Kelly sei ein Sexualstraftäter, hatte Anwältin Elizabeth Geddes für die Staatsanwaltschaft argumentiert und seine Verurteilung gefordert. Der Musiker sei selbst Opfer - von ausgedachten Geschichten und ausgeschmückten Erzählungen über Misshandlungen, hatte Kellys Anwalt Deveraux Cannick für die Verteidigung erklärt. Kelly hatte nicht selbst ausgesagt, das Verfahren aber im Gerichtssaal verfolgt.

Anschuldigungen gegen R. Kelly seit 25 Jahren

Schon vor 25 Jahren wurden die ersten Anschuldigungen gegen R. Kelly bekannt.
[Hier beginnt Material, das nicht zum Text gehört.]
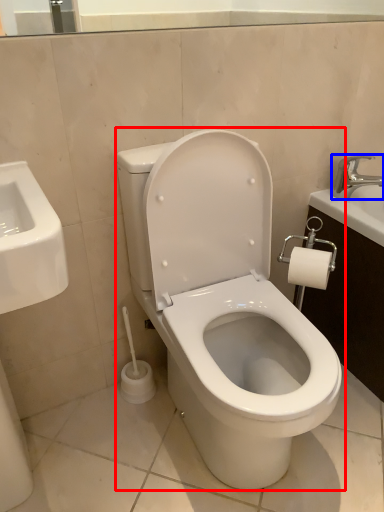 Question: Which point is closer to the camera, toilet (highlighted by a red box) or tap (highlighted by a blue box)?

Choices:
 (A) toilet
 (B) tap

Answer: (A) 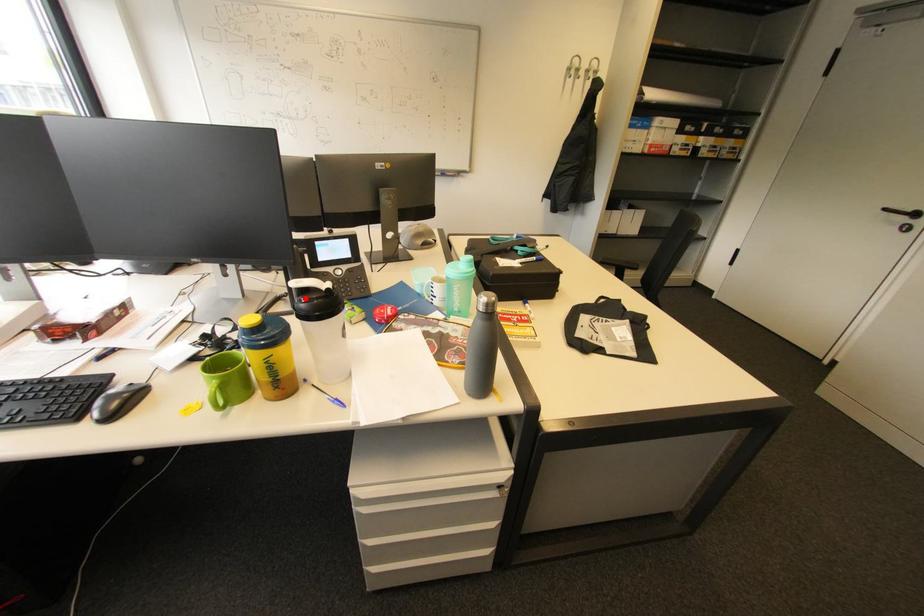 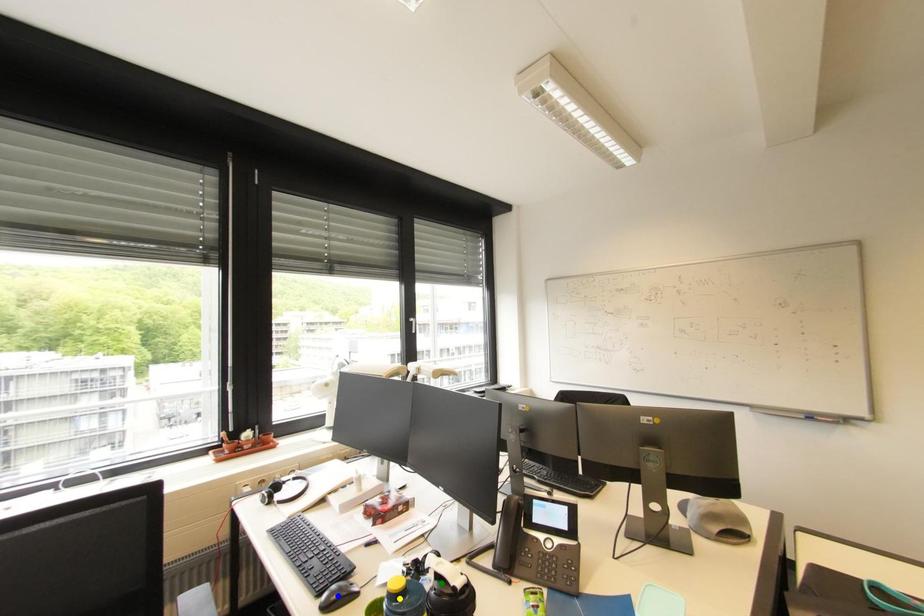 Question: I am providing you with two images of the same scene from different viewpoints. A red point is marked on the first image. You are given multiple points on the second image. Which point in image 2 represents the same 3d spot as the red point in image 1?

Choices:
 (A) yellow point
 (B) green point
 (C) blue point

Answer: (B) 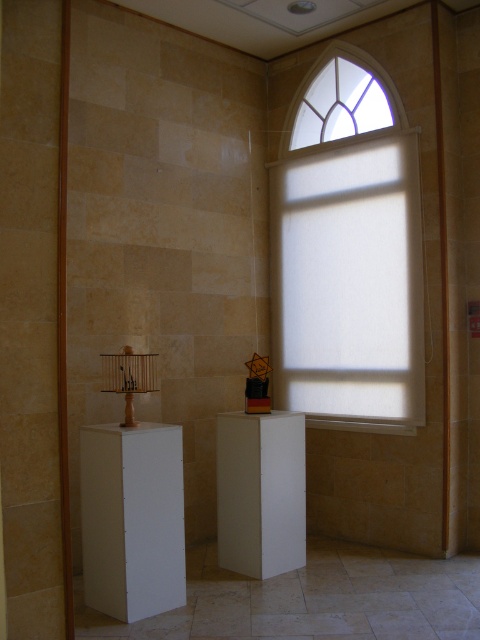 You are a delivery person who needs to place a package that is 1.5 meters long between the white matte window at upper center and the white matte pedestal at center. Can the package fit in the space between them?

The distance between the white matte window at upper center and the white matte pedestal at center is 1.23 meters. Since the package is 1.5 meters long, it cannot fit in the space between them because the package is longer than the available distance.

You are standing in the room and see two points marked in the scene. Which point is closer to you, point (359, 141) or point (276, 524)?

Point (359, 141) is further to the viewer than point (276, 524), so the closer point to you is point (276, 524). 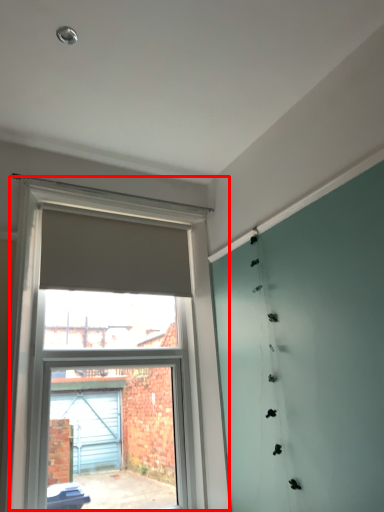 Question: From the image's perspective, what is the correct spatial positioning of window (annotated by the red box) in reference to curtain?

Choices:
 (A) above
 (B) below

Answer: (B) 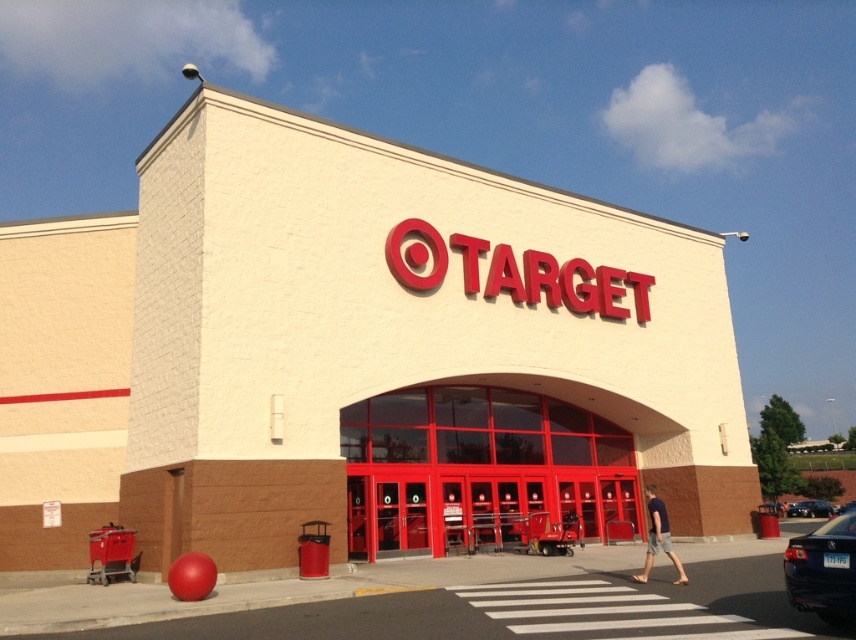 Is shiny glass doors at center further to camera compared to metallic red shopping cart at lower left?

Yes.

Which is behind, point (376, 442) or point (128, 529)?

Positioned behind is point (376, 442).

Identify the location of shiny glass doors at center. (479, 467).

Is shiny glass doors at center taller than shiny black sedan at lower right?

Correct, shiny glass doors at center is much taller as shiny black sedan at lower right.

Does shiny glass doors at center have a lesser width compared to shiny black sedan at lower right?

No.

Image resolution: width=856 pixels, height=640 pixels. I want to click on shiny glass doors at center, so click(x=479, y=467).

The height and width of the screenshot is (640, 856). In order to click on shiny glass doors at center in this screenshot , I will do `click(479, 467)`.

Looking at this image, measure the distance between point (804, 570) and camera.

They are 27.56 feet apart.

Can you confirm if black glossy sedan at lower right is positioned above metallic red shopping cart at lower left?

Actually, black glossy sedan at lower right is below metallic red shopping cart at lower left.

Image resolution: width=856 pixels, height=640 pixels. What do you see at coordinates (823, 570) in the screenshot?
I see `black glossy sedan at lower right` at bounding box center [823, 570].

You are a GUI agent. You are given a task and a screenshot of the screen. Output one action in this format:
    pyautogui.click(x=<x>, y=<y>)
    Task: Click on the black glossy sedan at lower right
    
    Given the screenshot: What is the action you would take?
    point(823,570) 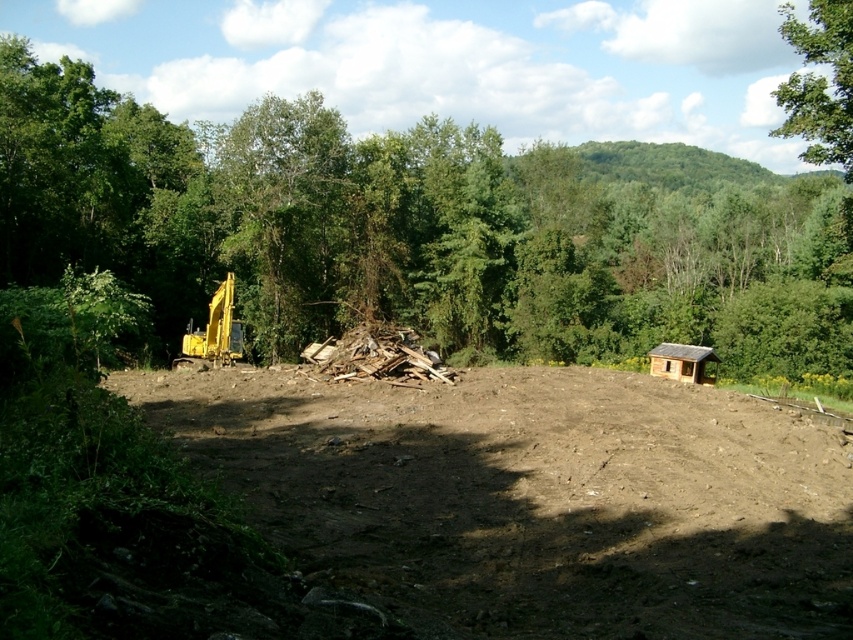 Question: From the image, what is the correct spatial relationship of green leafy tree at center in relation to green leafy tree at upper right?

Choices:
 (A) left
 (B) right

Answer: (A)

Question: Which point appears farthest from the camera in this image?

Choices:
 (A) (225, 307)
 (B) (711, 461)
 (C) (456, 259)
 (D) (694, 349)

Answer: (C)

Question: Does green leafy tree at upper right appear under brown wooden hut at center-right?

Choices:
 (A) yes
 (B) no

Answer: (B)

Question: Can you confirm if green leafy tree at upper right is positioned below yellow rubber excavator at left?

Choices:
 (A) yes
 (B) no

Answer: (B)

Question: Which point is farther to the camera?

Choices:
 (A) yellow rubber excavator at left
 (B) brown dirt field at center
 (C) green leafy tree at upper right

Answer: (A)

Question: Which of the following is the closest to the observer?

Choices:
 (A) yellow rubber excavator at left
 (B) green leafy tree at center
 (C) brown dirt field at center
 (D) brown wooden hut at center-right

Answer: (C) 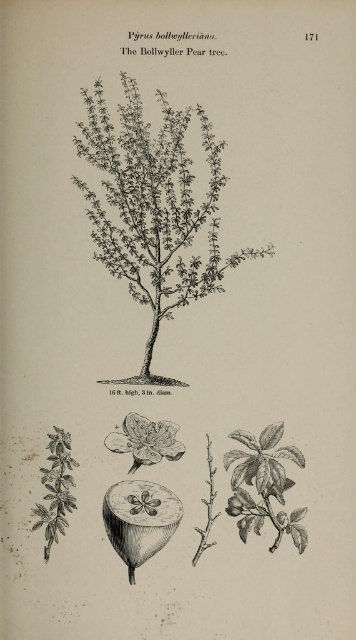 You are holding a vintage botanical book open to page 171, which contains an illustration of the Bollwyller Pear tree. The book is placed on a table in front of you. If your eyes are at a height of 1.6 meters above the table, can you see the entire black line drawing tree at center without tilting your head?

The black line drawing tree at center and viewer are 1.54 meters apart from each other. Since your eyes are 1.6 meters above the table, you can see the entire black line drawing tree at center without tilting your head because the distance between you and the tree is slightly less than your eye height, allowing for a clear, upright view. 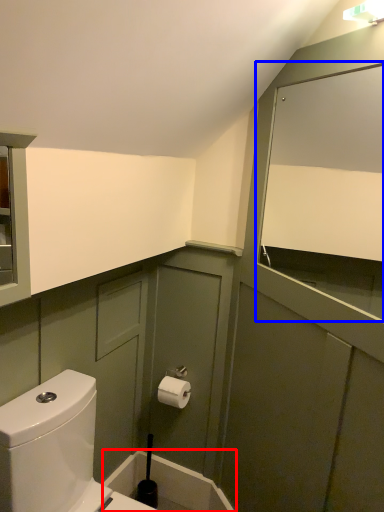 Question: Which object is closer to the camera taking this photo, bath (highlighted by a red box) or mirror (highlighted by a blue box)?

Choices:
 (A) bath
 (B) mirror

Answer: (B) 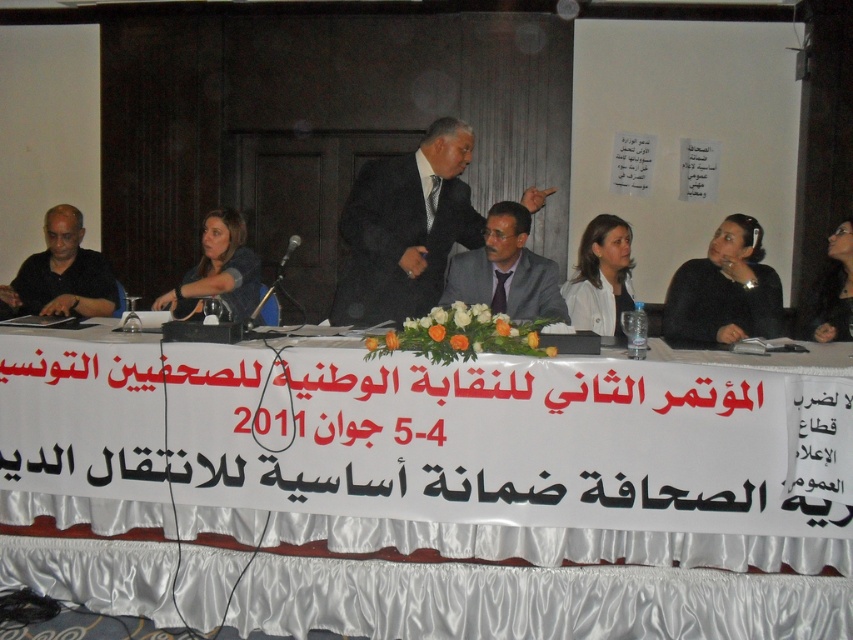 Question: Considering the real-world distances, which object is closest to the white satin tablecloth at center?

Choices:
 (A) matte black shirt at left
 (B) gray suit at center
 (C) black suit at center

Answer: (B)

Question: Estimate the real-world distances between objects in this image. Which object is closer to the gray suit at center?

Choices:
 (A) matte black jacket at left
 (B) white satin tablecloth at center
 (C) black fabric at lower right

Answer: (C)

Question: Can you confirm if black suit at center is positioned above matte black shirt at left?

Choices:
 (A) no
 (B) yes

Answer: (B)

Question: Where is black suit at center located in relation to black fabric at lower right in the image?

Choices:
 (A) right
 (B) left

Answer: (B)

Question: Which object appears closest to the camera in this image?

Choices:
 (A) black suit at center
 (B) gray suit at center
 (C) matte black shirt at left

Answer: (B)

Question: Can you confirm if matte black shirt at left is wider than matte black jacket at left?

Choices:
 (A) yes
 (B) no

Answer: (A) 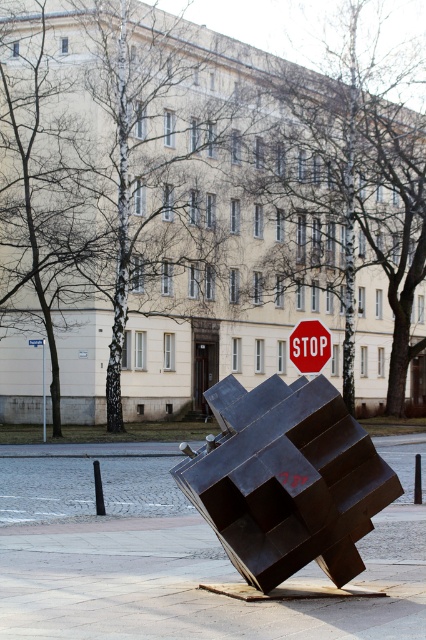 Question: Considering the relative positions of metallic pavement at center and red plastic stop sign at upper center in the image provided, where is metallic pavement at center located with respect to red plastic stop sign at upper center?

Choices:
 (A) above
 (B) below

Answer: (B)

Question: Is red plastic stop sign at upper center smaller than red stop sign at center?

Choices:
 (A) no
 (B) yes

Answer: (B)

Question: Which of the following is the farthest from the observer?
Im Jahr 2008 stand er bereits vor Gericht - wegen des Besitzes von Bildern schweren sexuellen Kindesmissbrauchs. Damals wurde er freigesprochen.

2019 erschien dann die Dokumentation "Surviving R. Kelly". Sie fasste die schweren Anschuldigungen gegen den Sänger zusammen. Als Reaktion auf den Film distanzierten sich Kolleginnen und Kollegen aus dem Musik-Business von Kelly, ebenso wie Radiosender, Streaming-Dienste und sein Musiklabel RCA, das zu Sony Music gehört.

Nach dem Urteil in New York drohen Kelly nun zudem noch weitere juristische Auseinandersetzungen: Auch in weiteren Bundesstaaten der USA liegen Anklagen gegen den Sänger vor. (te/dpa)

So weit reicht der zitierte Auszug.